Data entries.
========

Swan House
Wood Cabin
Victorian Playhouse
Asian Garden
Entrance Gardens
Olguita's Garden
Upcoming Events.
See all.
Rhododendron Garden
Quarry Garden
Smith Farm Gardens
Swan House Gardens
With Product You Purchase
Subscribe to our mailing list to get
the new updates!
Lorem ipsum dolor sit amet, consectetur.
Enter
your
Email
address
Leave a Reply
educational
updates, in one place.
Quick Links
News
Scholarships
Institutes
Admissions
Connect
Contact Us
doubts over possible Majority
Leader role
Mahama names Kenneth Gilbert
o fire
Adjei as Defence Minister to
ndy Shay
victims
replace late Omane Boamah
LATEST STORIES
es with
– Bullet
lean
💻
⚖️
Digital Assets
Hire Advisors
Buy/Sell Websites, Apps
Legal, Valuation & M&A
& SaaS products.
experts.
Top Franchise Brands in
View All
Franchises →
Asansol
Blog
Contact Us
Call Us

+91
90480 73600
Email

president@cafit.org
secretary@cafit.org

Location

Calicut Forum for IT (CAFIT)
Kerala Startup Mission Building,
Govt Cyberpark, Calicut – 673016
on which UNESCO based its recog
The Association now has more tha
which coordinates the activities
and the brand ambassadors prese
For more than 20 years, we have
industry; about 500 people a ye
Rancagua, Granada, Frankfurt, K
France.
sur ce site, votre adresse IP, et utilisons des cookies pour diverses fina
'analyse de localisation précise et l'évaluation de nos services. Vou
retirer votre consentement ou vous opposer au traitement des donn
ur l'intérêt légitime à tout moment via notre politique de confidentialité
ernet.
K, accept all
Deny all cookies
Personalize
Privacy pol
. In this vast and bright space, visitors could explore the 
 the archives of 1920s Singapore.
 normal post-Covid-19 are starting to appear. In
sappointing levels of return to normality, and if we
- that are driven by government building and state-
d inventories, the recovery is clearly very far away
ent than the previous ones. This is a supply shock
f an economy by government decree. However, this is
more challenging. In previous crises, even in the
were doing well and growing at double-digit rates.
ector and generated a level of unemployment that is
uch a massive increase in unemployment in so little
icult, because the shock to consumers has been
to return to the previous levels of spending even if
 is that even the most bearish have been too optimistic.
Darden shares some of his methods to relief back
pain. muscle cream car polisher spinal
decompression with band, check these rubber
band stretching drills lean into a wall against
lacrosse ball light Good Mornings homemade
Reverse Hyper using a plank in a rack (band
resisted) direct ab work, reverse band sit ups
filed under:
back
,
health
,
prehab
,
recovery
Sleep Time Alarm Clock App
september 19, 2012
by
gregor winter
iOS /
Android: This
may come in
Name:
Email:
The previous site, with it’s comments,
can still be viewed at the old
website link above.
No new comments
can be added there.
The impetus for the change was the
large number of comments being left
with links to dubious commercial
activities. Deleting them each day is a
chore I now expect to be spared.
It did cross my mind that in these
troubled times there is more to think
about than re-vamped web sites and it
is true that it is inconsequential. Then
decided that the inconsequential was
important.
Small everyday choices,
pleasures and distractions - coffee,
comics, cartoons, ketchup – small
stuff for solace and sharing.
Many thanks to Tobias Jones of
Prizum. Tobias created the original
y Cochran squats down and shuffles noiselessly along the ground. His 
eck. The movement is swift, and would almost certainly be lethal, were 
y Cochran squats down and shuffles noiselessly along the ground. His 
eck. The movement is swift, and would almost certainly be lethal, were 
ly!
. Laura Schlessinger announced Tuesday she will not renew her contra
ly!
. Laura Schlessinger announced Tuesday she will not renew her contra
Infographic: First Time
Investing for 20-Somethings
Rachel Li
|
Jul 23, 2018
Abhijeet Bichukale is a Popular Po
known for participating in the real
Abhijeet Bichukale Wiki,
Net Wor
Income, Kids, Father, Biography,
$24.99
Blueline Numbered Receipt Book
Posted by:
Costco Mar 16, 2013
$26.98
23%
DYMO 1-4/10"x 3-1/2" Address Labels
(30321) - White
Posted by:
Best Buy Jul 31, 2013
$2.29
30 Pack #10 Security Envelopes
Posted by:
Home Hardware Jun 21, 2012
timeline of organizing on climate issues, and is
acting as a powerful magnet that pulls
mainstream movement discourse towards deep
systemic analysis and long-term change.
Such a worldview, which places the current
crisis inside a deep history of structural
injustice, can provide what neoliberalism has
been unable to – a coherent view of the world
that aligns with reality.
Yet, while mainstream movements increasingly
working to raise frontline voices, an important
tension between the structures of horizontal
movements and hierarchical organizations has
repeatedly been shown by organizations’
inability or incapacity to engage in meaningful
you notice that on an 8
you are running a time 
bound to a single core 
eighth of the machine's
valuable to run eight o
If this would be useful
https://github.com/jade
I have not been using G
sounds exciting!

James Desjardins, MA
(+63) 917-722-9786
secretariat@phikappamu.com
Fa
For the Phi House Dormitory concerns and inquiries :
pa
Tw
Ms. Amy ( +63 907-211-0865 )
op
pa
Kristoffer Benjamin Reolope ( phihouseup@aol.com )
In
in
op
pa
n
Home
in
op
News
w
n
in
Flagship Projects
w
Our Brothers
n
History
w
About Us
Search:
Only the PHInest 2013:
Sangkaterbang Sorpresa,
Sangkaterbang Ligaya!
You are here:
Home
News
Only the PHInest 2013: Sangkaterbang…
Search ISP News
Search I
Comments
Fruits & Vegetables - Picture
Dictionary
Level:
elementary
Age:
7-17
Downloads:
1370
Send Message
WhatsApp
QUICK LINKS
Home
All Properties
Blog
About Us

========

To do.
Lines holding "change" in the data above: copy each of them.

Answer section.
The impetus for the change was the
systemic analysis and long-term change.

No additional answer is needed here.